‘We arrived in Lloret around four. We drove in on a wide street that led to the centre, flanked by souvenir shops, cheap restaurants, closed discotheques and groups of tourists in flip-flops and swimsuits, and when we came to the sea we turned left and followed a promenade dotted with patio bars that ran parallel to the beach. Finally we turned left again, drove away from the sea for a moment and then came back towards it up a winding road that clung to the cliffs, until we saw a sign that said: La Montgoda. It’s here, said Guille, and Zarco parked the car on a slope, at the entrance to the housing development; then he turned around to face the back seat and started to explain what I had to do while Tere took a comb, an eyebrow pencil and lipstick out of her bag. I don’t know if I understood Zarco’s whole explanation, but when he asked me if I’d understood I answered yes; then he said: OK, now forget everything I told you and just do what you see Tere doing. I said yes again, and at that moment Guille caught my eye in the rear-view mirror. Gafitas is shitting himself, he scoffed. All the bastard can say is yes. Zarco told him to shut up while I turned and looked helplessly at Tere and Tere winked at me while carrying on combing her hair. Zarco added: And you, Gafitas, don’t let it get to you: do what I told you and everything’ll be fine. OK? I was about to say yes again, but I just nodded my head.
‘Once she’d finished getting ready, Tere put her comb, eyeliner and lipstick back in her bag and said: Let’s go. When we got out of the car she took me by the hand and we started walking up the badly paved slope. The housing development seemed deserted; the only noise we could hear was the sound of the sea. When we saw the first house appear among the pine trees, Tere instructed me. Let me do the talking, she said. Nobody’s going to say anything to you, but, if someone speaks in Catalan, you talk. If not, keep quiet. Do what I do. Most of all, whatever happens, stay with me. And one more thing: is what Guille said true? My heart was beating through my ribs like a caged bird; I’d started to sweat, and Tere’s hand was slipping in my soaking wet hand; I managed to say: Yes. Tere laughed; I laughed too, and that simultaneous laughter filled me with courage.

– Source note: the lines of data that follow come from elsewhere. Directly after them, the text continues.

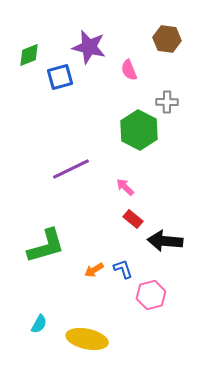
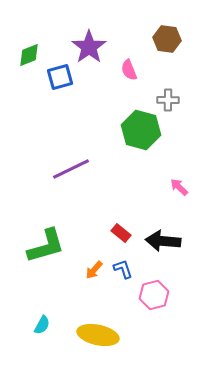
purple star: rotated 24 degrees clockwise
gray cross: moved 1 px right, 2 px up
green hexagon: moved 2 px right; rotated 12 degrees counterclockwise
pink arrow: moved 54 px right
red rectangle: moved 12 px left, 14 px down
black arrow: moved 2 px left
orange arrow: rotated 18 degrees counterclockwise
pink hexagon: moved 3 px right
cyan semicircle: moved 3 px right, 1 px down
yellow ellipse: moved 11 px right, 4 px up
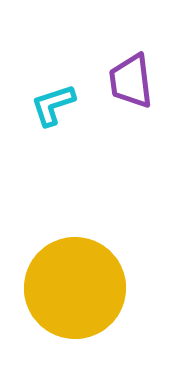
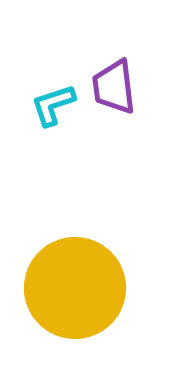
purple trapezoid: moved 17 px left, 6 px down
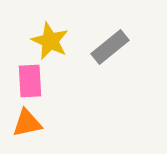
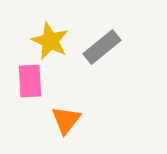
gray rectangle: moved 8 px left
orange triangle: moved 39 px right, 3 px up; rotated 40 degrees counterclockwise
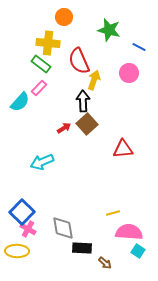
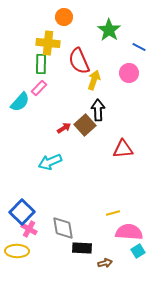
green star: rotated 20 degrees clockwise
green rectangle: rotated 54 degrees clockwise
black arrow: moved 15 px right, 9 px down
brown square: moved 2 px left, 1 px down
cyan arrow: moved 8 px right
pink cross: moved 1 px right
cyan square: rotated 24 degrees clockwise
brown arrow: rotated 56 degrees counterclockwise
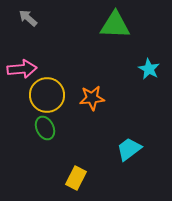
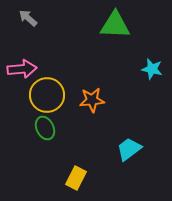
cyan star: moved 3 px right; rotated 15 degrees counterclockwise
orange star: moved 2 px down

‘We got to the first house, walked through the garden and Tere rang the doorbell. The door opened and a woman who looked like she’d just got out of bed questioned us in silence, with her eyes half-closed against the strong sun; Tere answered the questioning look with a question: she asked if Pablo was home. Unexpectedly friendly, the woman answered that no one called Pablo lived in that house, and Tere apologized. We left the garden and walked down the street. How’s it going? asked Tere. How’s what going? I asked. How’s everything going? she clarified. I don’t know, I said, truthfully. Does that mean you’re not nervous any more? she asked. More or less, I answered. Then stop squeezing my hand, would you, she said. You’re going to break it. I let go of her hand and dried mine on my trousers, but she was soon holding it again. We didn’t call at the house next door or the next one, but at the one after that we tried again. This door opened too, this time an old man in a T-shirt with whom Tere exchanged a series of questions and answers similar to the exchange she’d had with the first woman, only longer; in fact, at one point it seemed to me that the old man, who couldn’t take his eyes off Tere’s legs, was undressing her in his mind and that, instead of trying to cut short the dialogue, he was trying to lengthen it.

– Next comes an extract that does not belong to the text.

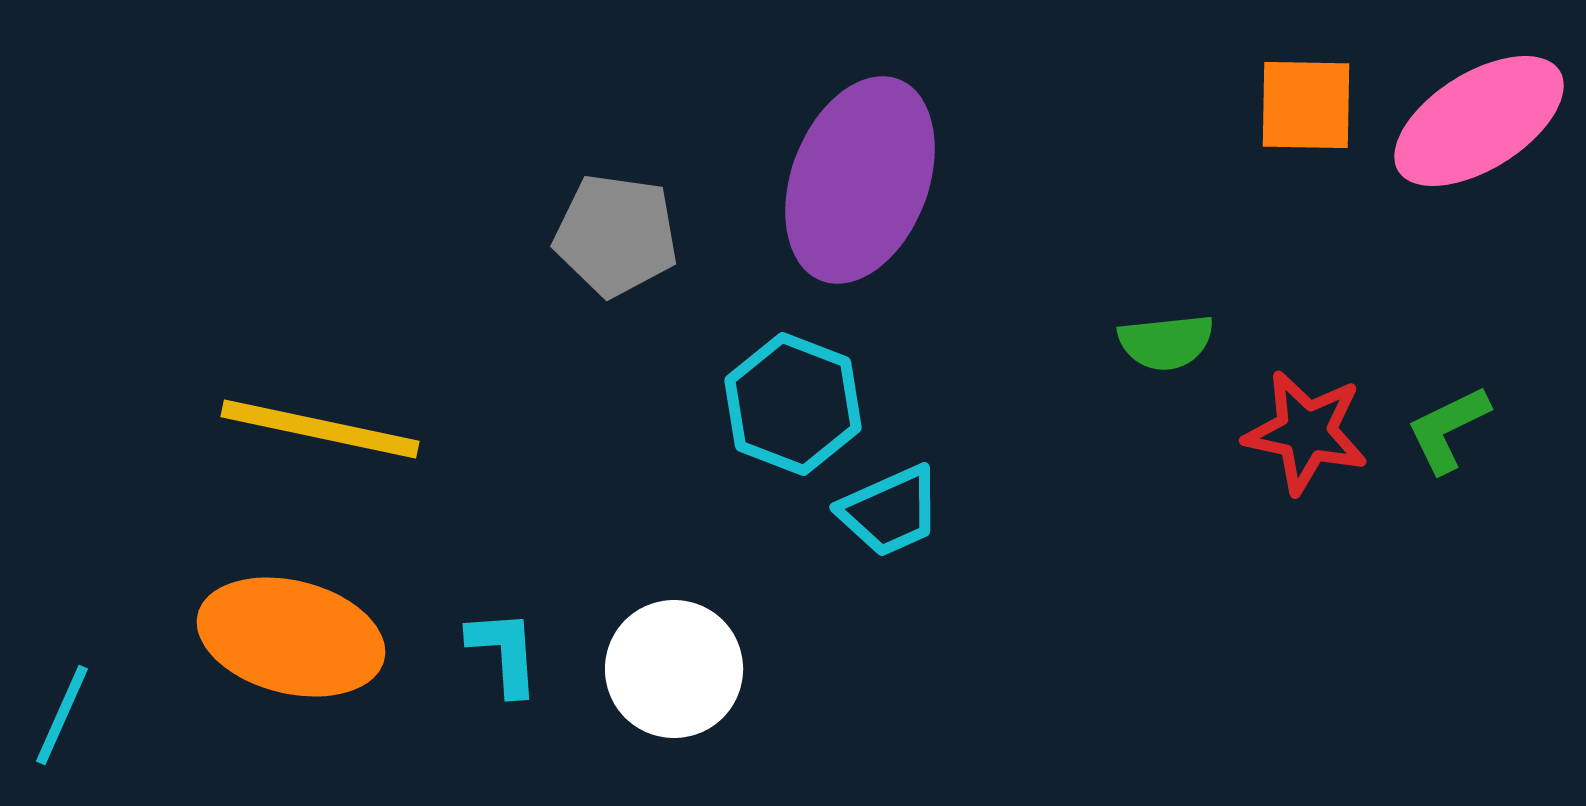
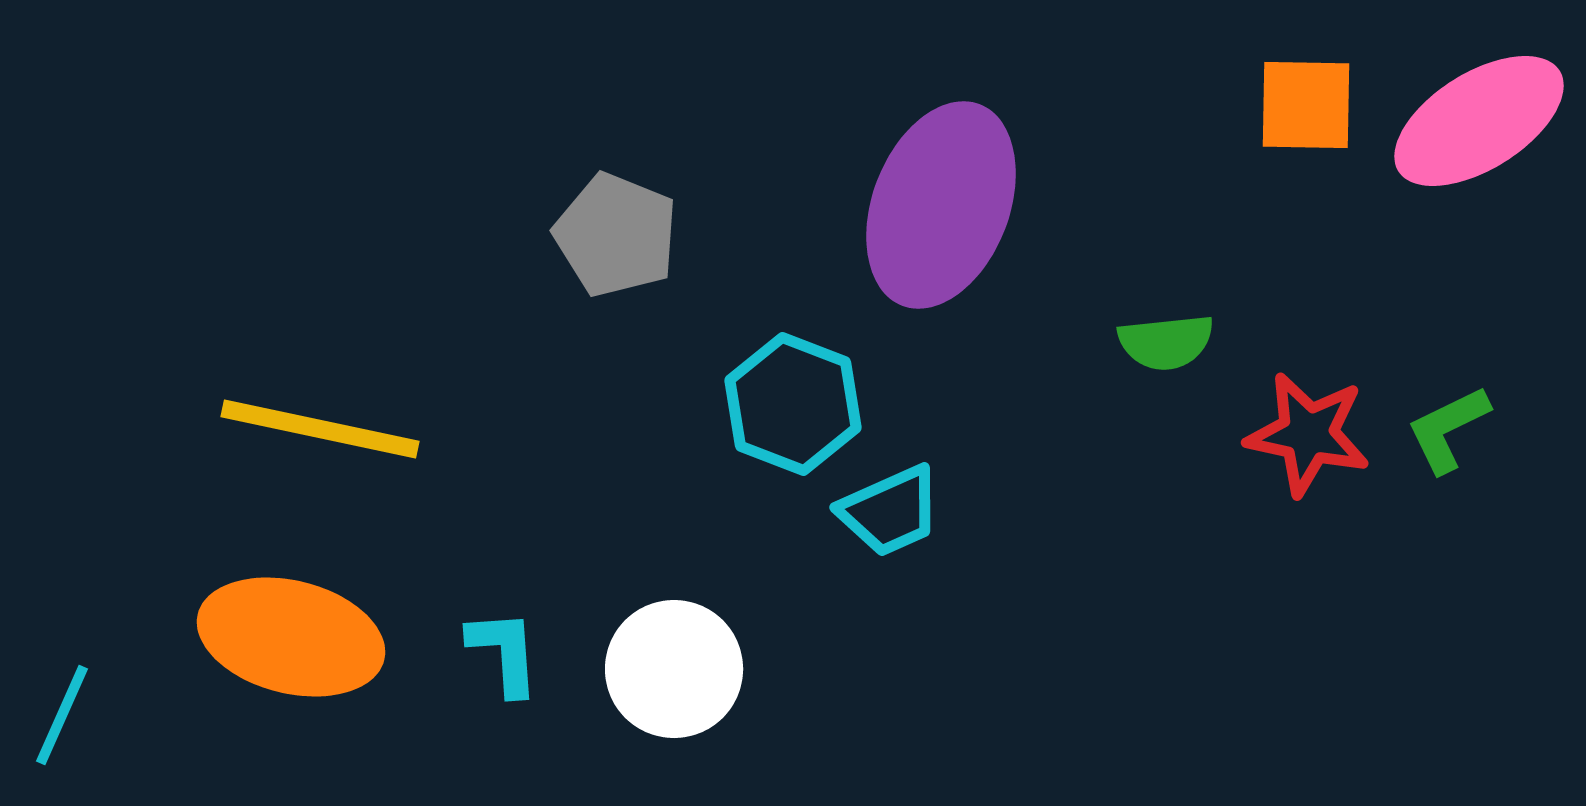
purple ellipse: moved 81 px right, 25 px down
gray pentagon: rotated 14 degrees clockwise
red star: moved 2 px right, 2 px down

‘The third house we tried was the one. Nobody answered when we rang the bell and, as soon as we made sure the villa was empty, that the villa next door was empty and that on the other side of the villa next door there was nothing but a brick wall behind which was a vacant lot full of shrubs, we walked back to the entrance of the development, where Zarco and Guille were waiting for us in the 124. Go up to the end of the street, Tere said to Zarco, who started up the car as soon as we got in. It’s the last house on the right. As we drove into the development in slow motion, Tere answered questions from Zarco and Guille and, after a Citroën with a woman and two children in it passed us on its way out, we arrived at the brick wall at the end, and parked in front of the door with the car facing back the way we came.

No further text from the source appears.